MATCH POINT
D'habitude, les films de Woody Allen se déroulent à New-York et mettent en scène le cinéaste lui-même, emmitouflé dans son hypocondrie et le haut débit de vannes perpétuellement ouvert.
Son dernier film, Match Point, change de décor et de registre. Plus de Woody Allen mais deux acteurs en tête d'affiche: Scarlett Johansson et Jonathan Rhys Meyers.
Plus de New-York mais un Londres qui lui ressemble pas mal.
Plus de vannes mais des pleurs et de la violence.
Le film suit Chris Wilton, prof de tennis issu d'un milieu modeste. Celui-ci, en séduisant Chloé, une petite bourgeoise, va pouvoir entrer dans la haute en étant recruté par son beau-père dans une entreprise où des patrons peinards se font des couilles en or. Mais bientôt, le coeur de Chris va battre pour une autre jeune femme, Nola, beaucoup moins riche que sa femme mais aussi plus émoustillante puisque c'est donc Scarlett Johansson qui l'incarne.

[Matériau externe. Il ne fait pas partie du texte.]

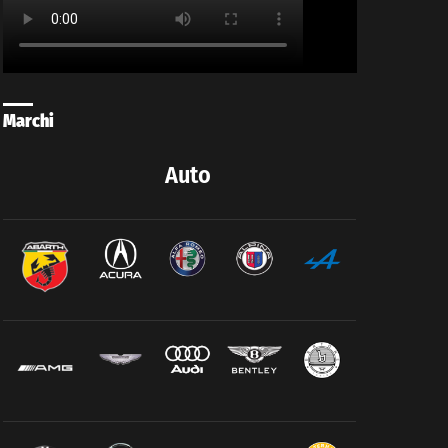
Marchi
Auto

Un choix cornélien s'offre donc au personnage: la vie tranquille et confortable de la bourgeoisie ou l'incertitude de la passion. Et Match Point se divise en deux films: un premier, qui suit la montée de cette passion, assez long, souffrant de la prestation de J. Rhys Meyers, dont le regard un peu bovin transpire mal cette prétendue passion. Le deuxième film bascule dans le thriller et l'enquête policière après qu'un innatendu retournement de situation ait fait plongé cette passion dans la violence. Tous les défauts de départ sont gommés lors de cette seconde moitié, le rythme s'accélérant nettement et le casting devenant enfin brillant.
Sous ses dehors de chétif anxieux, Woody Allen est sacrément énervé. Le message de son film est coléreux. Match Point nous dit en effet, que la chance est une donnée très importante dans la vie. Par conséquent, le travail, le mérite, l'effort, toutes ces sacro-saintes valeurs dont on nous rabat les oreilles à longueur de journées ne valent que dalle face à l'insolente chance d'un gars comme Chris Wilton, sombre héros du film, dont la belle gueule et la bonne étoile suffisent à assurer un joli train de vie. Et (deuxième discours), une fois qu'il a atteint la réussite, la froideur la plus monstrueuse chassera la passion la plus humaine, pour rester dans le droit chemin du parfait petit capitaliste.
Athée (seul le hasard compte et c'est un beau salaud), de gauche (capitalisme=déshumanisation), le dernier film de Woody Allen est donc à son image. Vraiment un bon gars, ce Woody.